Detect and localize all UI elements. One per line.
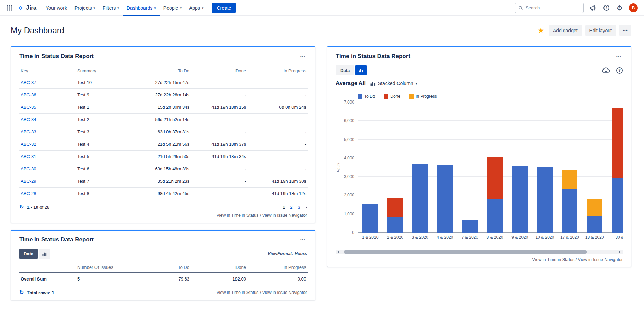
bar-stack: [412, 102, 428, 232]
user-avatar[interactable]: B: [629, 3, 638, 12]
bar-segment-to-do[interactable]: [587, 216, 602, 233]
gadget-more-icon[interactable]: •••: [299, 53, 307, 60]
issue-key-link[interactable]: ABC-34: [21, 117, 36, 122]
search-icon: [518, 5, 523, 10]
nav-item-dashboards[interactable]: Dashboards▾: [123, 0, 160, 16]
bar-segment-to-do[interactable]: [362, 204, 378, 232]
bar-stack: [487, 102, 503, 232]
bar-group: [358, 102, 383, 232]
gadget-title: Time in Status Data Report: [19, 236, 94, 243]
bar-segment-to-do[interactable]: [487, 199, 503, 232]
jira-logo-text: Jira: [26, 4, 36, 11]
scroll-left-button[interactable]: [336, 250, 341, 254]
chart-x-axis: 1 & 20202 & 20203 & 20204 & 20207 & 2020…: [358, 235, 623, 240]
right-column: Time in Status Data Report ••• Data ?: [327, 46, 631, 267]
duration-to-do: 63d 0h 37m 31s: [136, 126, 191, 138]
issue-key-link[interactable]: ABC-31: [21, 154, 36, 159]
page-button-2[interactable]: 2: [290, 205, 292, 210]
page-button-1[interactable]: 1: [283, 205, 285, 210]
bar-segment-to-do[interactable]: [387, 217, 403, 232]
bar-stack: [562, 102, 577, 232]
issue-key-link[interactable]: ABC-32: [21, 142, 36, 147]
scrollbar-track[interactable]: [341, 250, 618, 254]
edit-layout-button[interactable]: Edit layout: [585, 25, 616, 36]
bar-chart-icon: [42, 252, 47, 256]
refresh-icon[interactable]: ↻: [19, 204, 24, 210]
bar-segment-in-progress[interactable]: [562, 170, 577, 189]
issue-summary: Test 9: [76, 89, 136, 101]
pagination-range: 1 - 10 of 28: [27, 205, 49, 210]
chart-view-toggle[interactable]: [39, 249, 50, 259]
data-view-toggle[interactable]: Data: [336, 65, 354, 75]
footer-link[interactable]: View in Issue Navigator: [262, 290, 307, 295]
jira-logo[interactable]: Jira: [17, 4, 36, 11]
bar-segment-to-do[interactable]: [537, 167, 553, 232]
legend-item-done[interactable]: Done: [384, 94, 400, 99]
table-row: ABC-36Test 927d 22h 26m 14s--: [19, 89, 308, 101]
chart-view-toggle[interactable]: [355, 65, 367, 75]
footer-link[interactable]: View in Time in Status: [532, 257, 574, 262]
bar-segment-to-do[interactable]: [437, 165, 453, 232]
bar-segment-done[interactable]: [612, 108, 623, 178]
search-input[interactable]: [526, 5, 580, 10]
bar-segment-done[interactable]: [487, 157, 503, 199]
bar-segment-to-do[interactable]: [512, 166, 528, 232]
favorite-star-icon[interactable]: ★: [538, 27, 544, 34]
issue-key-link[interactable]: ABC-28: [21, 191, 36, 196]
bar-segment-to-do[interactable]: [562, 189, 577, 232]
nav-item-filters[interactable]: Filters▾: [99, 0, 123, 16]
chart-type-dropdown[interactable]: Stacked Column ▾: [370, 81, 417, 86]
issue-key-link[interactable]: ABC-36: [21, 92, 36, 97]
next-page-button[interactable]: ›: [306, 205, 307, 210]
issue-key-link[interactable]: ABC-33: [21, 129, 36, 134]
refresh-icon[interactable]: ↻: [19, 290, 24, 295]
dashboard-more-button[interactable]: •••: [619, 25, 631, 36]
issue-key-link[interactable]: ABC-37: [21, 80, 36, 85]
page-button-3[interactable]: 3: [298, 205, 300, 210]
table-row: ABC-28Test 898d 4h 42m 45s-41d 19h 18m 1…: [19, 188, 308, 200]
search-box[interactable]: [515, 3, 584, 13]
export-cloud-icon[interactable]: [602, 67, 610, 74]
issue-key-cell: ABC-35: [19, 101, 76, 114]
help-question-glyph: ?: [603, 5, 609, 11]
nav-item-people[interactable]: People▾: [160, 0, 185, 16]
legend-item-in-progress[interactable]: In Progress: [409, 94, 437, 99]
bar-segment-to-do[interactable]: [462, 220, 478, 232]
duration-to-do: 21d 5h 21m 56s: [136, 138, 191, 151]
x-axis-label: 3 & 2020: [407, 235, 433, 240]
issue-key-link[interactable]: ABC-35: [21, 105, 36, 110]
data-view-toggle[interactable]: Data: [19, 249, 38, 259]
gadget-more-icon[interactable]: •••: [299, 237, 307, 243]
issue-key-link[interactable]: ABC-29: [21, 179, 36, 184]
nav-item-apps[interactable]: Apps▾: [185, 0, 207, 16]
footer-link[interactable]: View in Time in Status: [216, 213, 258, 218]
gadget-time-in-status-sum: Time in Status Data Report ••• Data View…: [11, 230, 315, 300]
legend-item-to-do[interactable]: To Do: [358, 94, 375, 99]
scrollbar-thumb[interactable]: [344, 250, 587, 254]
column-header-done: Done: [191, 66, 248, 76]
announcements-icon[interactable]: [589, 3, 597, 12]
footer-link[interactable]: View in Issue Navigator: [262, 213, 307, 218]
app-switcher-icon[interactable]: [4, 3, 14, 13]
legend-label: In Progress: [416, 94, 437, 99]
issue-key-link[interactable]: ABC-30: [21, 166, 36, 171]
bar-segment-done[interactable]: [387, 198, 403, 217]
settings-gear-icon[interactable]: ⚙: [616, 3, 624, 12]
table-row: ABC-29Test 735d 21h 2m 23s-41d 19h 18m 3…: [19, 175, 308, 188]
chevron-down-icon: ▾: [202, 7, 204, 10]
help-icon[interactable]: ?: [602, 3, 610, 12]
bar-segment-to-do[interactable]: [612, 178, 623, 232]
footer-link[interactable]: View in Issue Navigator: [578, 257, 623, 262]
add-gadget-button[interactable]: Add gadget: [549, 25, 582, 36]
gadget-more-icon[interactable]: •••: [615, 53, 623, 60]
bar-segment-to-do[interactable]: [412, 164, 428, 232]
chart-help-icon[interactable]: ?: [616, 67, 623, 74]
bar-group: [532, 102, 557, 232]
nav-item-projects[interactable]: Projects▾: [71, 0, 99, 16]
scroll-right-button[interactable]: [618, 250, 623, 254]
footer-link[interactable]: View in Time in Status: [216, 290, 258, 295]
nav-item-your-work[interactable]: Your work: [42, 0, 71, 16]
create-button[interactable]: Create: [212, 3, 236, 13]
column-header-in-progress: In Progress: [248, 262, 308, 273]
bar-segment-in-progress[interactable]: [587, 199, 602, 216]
---
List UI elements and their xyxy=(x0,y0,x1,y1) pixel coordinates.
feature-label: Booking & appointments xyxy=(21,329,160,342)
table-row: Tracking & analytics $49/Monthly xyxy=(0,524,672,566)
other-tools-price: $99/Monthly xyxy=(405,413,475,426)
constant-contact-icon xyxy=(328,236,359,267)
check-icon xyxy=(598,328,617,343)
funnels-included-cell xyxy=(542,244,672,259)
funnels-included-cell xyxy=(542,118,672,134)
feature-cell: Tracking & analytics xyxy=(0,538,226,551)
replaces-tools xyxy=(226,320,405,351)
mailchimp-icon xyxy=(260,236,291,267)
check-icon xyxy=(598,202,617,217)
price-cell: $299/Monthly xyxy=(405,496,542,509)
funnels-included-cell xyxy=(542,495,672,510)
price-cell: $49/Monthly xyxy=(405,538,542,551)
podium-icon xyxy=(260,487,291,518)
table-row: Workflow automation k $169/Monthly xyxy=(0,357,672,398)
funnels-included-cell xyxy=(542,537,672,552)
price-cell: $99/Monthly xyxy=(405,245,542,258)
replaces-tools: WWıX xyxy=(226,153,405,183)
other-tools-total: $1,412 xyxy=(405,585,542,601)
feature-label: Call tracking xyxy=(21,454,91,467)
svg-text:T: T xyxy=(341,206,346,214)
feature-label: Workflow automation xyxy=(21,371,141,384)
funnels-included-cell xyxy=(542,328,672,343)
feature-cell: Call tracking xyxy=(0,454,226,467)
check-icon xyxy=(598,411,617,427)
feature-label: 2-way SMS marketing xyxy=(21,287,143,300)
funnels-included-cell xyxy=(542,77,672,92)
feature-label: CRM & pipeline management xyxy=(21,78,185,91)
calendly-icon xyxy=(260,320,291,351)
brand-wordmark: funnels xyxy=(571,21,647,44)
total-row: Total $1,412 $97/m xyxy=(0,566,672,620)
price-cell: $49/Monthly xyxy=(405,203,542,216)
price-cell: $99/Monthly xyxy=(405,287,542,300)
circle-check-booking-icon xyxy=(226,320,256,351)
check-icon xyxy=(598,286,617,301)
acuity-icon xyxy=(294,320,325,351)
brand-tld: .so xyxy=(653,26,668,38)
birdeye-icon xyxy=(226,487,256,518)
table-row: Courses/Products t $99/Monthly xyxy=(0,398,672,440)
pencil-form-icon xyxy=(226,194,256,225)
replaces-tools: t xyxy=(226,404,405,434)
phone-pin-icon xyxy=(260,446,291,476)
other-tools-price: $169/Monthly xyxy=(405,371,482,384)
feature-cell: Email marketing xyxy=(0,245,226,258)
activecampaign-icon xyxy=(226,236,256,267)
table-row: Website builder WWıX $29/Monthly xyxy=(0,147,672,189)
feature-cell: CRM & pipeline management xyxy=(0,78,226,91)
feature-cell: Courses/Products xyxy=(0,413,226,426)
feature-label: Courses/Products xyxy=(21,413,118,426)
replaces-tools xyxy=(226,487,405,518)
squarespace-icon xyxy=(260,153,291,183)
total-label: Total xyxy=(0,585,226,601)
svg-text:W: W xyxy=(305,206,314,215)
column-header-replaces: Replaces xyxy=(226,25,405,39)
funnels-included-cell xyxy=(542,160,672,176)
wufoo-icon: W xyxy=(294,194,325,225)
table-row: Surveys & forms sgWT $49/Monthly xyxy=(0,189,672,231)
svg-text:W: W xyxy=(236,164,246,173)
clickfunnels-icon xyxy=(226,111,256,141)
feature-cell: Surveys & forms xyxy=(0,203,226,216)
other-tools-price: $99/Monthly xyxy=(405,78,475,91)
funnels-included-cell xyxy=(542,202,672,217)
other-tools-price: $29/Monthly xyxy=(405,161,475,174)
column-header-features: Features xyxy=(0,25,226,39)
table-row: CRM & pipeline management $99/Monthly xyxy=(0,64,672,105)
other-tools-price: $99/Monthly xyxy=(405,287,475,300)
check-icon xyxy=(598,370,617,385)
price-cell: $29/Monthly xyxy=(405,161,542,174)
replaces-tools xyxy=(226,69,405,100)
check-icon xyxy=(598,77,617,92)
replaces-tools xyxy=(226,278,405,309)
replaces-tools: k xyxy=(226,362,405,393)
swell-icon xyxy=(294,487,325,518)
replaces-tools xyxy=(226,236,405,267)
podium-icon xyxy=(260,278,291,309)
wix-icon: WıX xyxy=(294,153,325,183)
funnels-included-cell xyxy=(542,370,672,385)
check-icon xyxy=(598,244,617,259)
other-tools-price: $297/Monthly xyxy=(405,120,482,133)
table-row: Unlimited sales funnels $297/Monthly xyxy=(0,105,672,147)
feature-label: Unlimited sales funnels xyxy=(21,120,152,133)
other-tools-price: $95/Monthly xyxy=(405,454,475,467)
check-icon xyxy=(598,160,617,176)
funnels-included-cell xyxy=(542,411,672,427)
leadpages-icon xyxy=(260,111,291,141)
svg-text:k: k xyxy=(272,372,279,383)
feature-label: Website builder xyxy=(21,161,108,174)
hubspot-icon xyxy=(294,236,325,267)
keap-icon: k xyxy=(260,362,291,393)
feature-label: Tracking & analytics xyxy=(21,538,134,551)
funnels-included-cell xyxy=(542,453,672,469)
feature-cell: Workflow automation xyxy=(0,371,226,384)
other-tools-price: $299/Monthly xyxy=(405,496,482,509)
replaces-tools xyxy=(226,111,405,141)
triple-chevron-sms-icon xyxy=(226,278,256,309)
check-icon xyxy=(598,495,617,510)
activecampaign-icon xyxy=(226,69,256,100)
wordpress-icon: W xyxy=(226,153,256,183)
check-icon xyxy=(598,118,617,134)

WHAT TO PRODUCE
When a line in the data contains the string "Status", copy that line.

RESULT
gadget-title: Time in Status Data Report: [19, 236, 94, 243]
right-column: Time in Status Data Report ••• Data ?: [327, 46, 631, 267]
footer-link[interactable]: View in Time in Status: [532, 257, 574, 262]
footer-link[interactable]: View in Time in Status: [216, 213, 258, 218]
gadget-time-in-status-sum: Time in Status Data Report ••• Data View…: [11, 230, 315, 300]
footer-link[interactable]: View in Time in Status: [216, 290, 258, 295]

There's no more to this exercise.